Posté: Mer 06 Mai 2026 13:03
MessageSujet du message: [Un taylorisme augmenté | Juan Sebastiàn Carbonell]
Répondre en citant

Voici une nouvelle pierre que je découvre et ajoute à mon édifice « technocritique » contre les IA : comme le titre l'indique, elle concerne l'organisation algorithmique du travail, conçue comme une forme de taylorisme. Deux points constituent l'axe de la thèse du livre : la promotion marketing de l'IA contenue dans le débat médiatique tout entier, dépolitise les critiques et tend frauduleusement à faire concevoir cette technologie comme désirable, nécessaire ou a minima inévitable. La critique met en lumière des problèmes jugés secondaires – les questions éthiques et de surveillance, la disparition des emplois – en occultant les difficultés techniques, les échecs passés, et surtout la dégradation des conditions de travail liée au « commandement algorithmique » déjà en cours. Le deuxième point consiste à parcourir l'aspect dynamique des applications du taylorisme par les nouvelles technologies numériques, pour montrer la continuité de son esprit de parcellisation des tâches et de dessaisissement des compétences des ouvriers par la séparation de la conception de l'exécution. Dans cette évolution historique s'inscrit la « dépossession machinique des professions qualifiées » qui a pour ancêtres la « machinerie outil à commande numérique », les systèmes de reconnaissance interactive de la voix, des empreintes digitales, et la géolocalisation des salariés, les « systèmes experts », les traducteurs automatiques, etc. Un chap. spécifique est consacré au « commandement algorithmique » : c-à-d. à l'utilisation des algorithmes dans le management afin de « diriger, évaluer et discipliner » les salariés. Ces technologies sont associées notamment aux plateformes numériques, comme Uber, mais elles se répandent rapidement dans de nombreux autres secteurs et industries.
La conclusion de l'essai prône un « renouveau luddite », entendu comme un rejet radical de certaines modalités spécifiques de recherche et développement de l'IA, sachant qu'elles ne sont pas nécessairement « meilleures », ni plus « avancées » ni fatalement inévitables que d'autres, antagonistes : en somme, sont invoqués des « dispositifs de désenchantement » de l'IA (Harry Collins, 2018) (cit. p. 20).



Cit. :


1. « Il faut écouter les voix minoritaires qui martèlent qu'il faut moins se focaliser sur les emplois potentiellement "remplacés" par l'IA que sur ses effets sur la qualité de l'emploi.
Une perspective "technocritique" considère en outre que la technologie n'est pas neutre, que si une technologie est pensée dès le départ comme un instrument de domination, il ne suffit pas qu'elle change de propriétaire pour être mise au service de la majorité.

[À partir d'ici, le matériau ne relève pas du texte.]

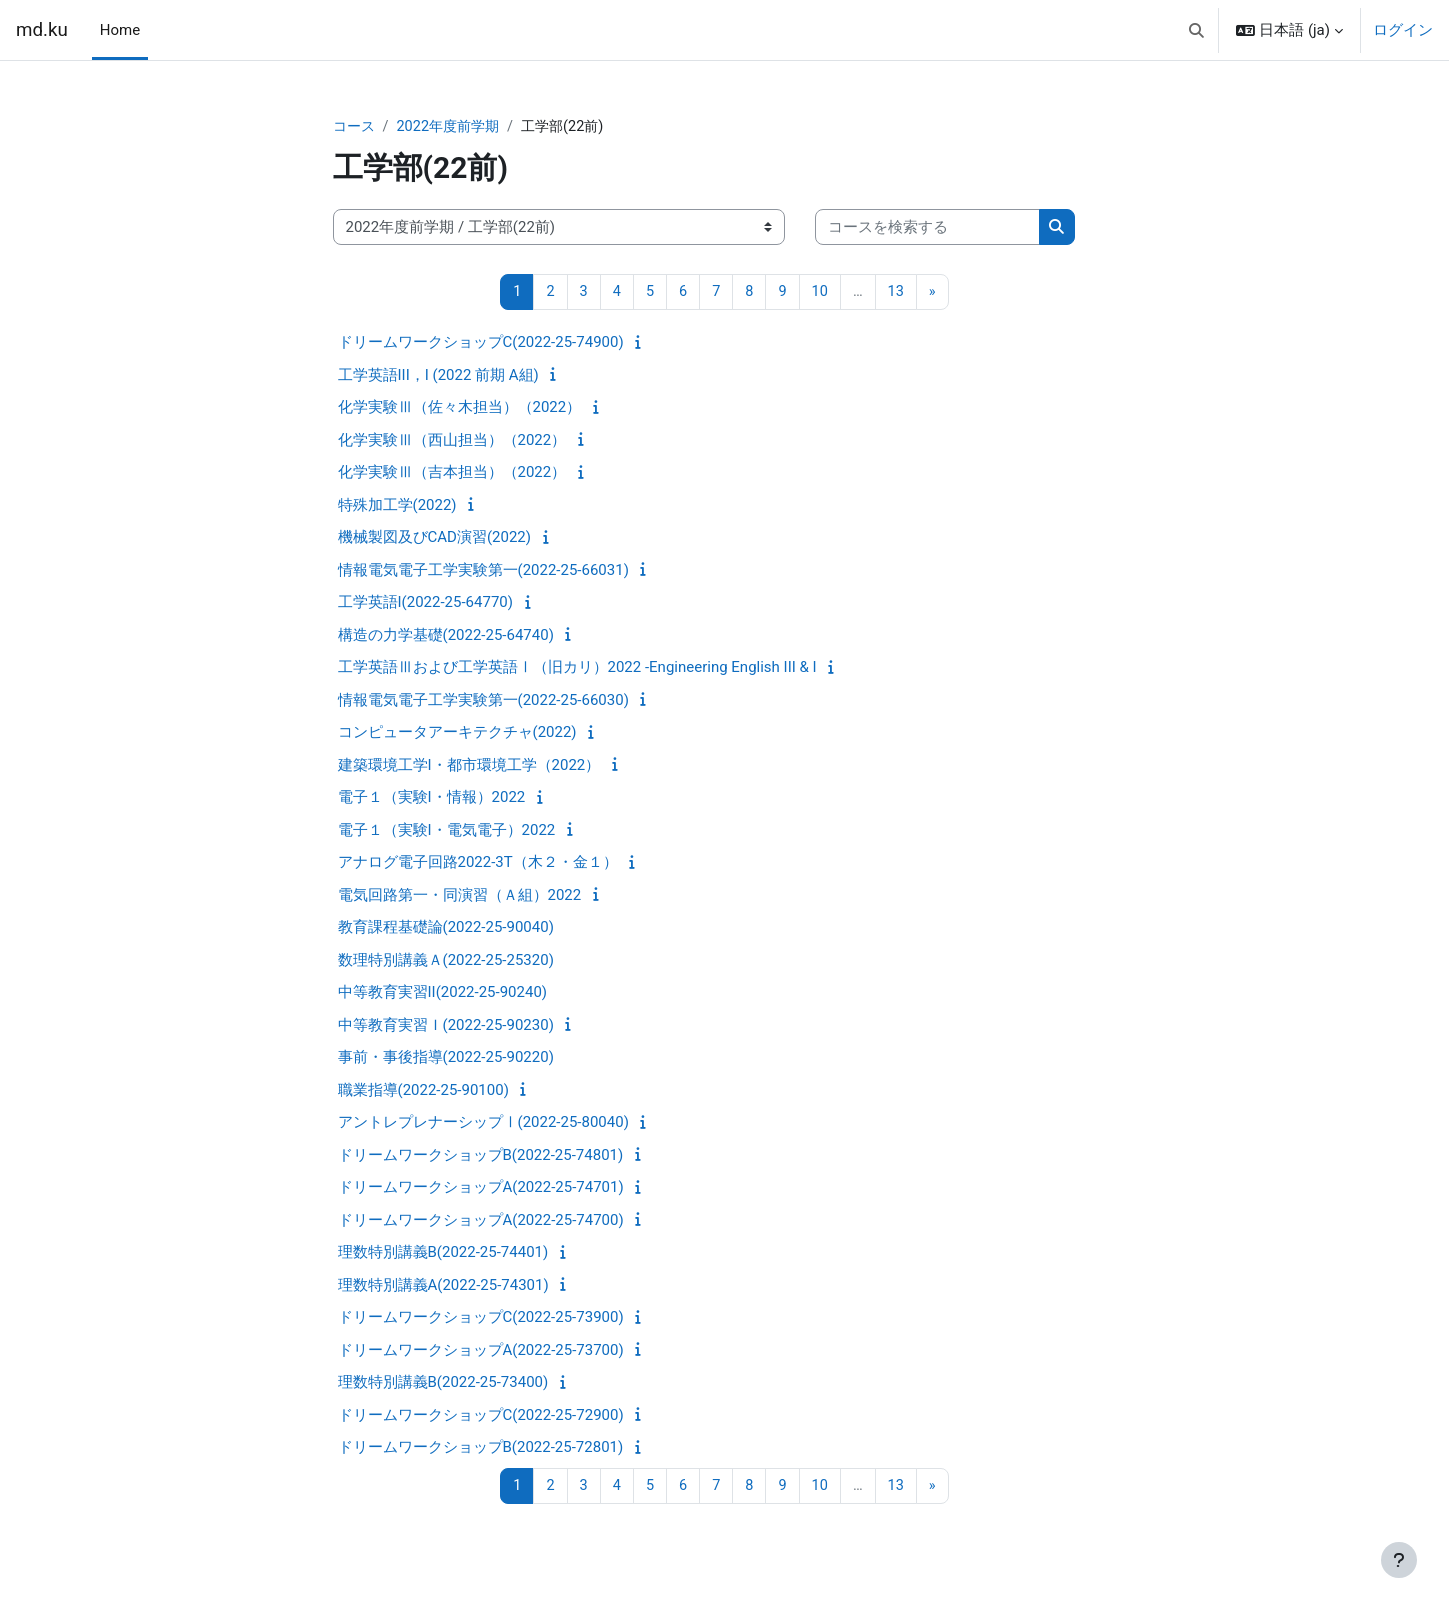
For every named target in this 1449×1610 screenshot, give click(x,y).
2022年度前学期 (454, 127)
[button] (1196, 30)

Il s'agira aussi de retourner l'accusation d'obscurantisme : les obscurantistes, ce ne sont pas ceux qui refusent l'omniprésence de l'IA, qui envahit chaque aspect de notre quotidien, ni ceux qui refusent la surveillance de masse, la dégradation du travail ou les effets écologiques néfastes de la Tech. Ce sont au contraire ceux qui vouent une confiance aveugle, presque religieuse, à une technologie développée dans l'intérêt privé d'une poignée de patrons. » (pp. 17-18)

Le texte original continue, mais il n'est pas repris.